Data supplied Start Marker

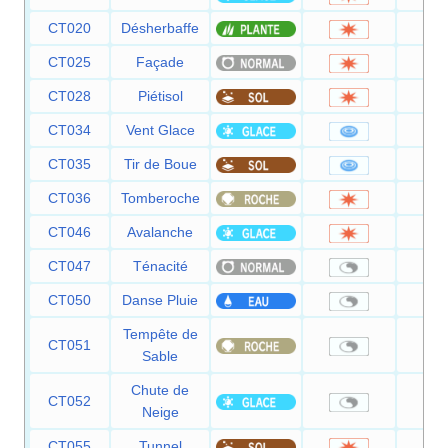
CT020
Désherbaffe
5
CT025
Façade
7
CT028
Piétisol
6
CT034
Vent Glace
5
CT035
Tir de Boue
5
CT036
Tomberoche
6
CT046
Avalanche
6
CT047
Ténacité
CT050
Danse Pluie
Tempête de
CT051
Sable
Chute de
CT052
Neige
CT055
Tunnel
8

Data supplied End Marker
Data supplied Start Marker

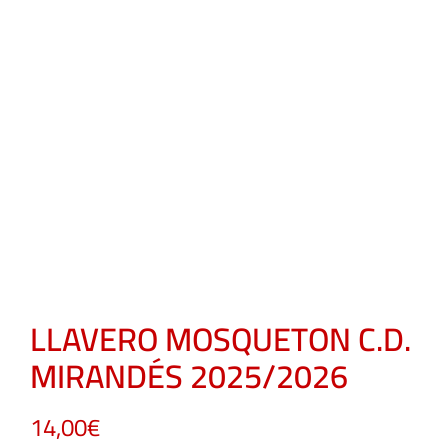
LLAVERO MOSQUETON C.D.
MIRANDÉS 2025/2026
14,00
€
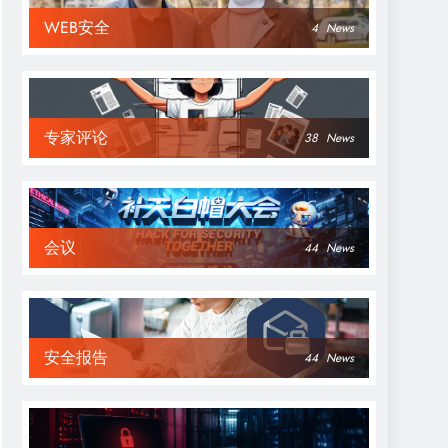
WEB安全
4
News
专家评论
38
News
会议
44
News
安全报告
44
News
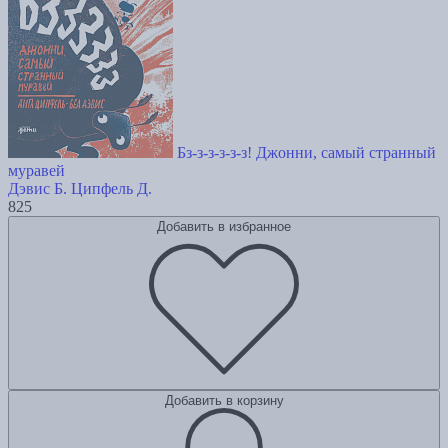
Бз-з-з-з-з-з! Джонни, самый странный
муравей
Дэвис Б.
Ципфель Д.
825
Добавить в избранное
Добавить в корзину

Data supplied End Marker
Data supplied Start Marker

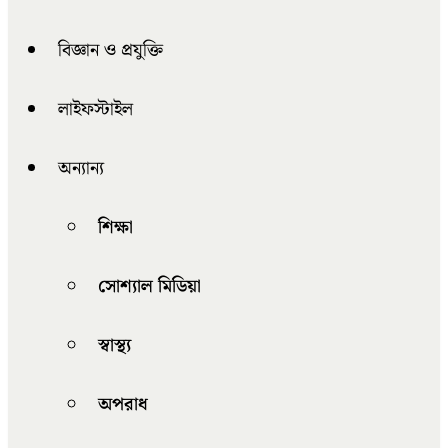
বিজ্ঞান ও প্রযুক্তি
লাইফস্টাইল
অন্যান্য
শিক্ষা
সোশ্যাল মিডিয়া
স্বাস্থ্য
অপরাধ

Data supplied End Marker

■ Your assignment: Would you show every line in the data above that contains the string "Добавить"?

■ Solved exercise:
Добавить в избранное
Добавить в корзину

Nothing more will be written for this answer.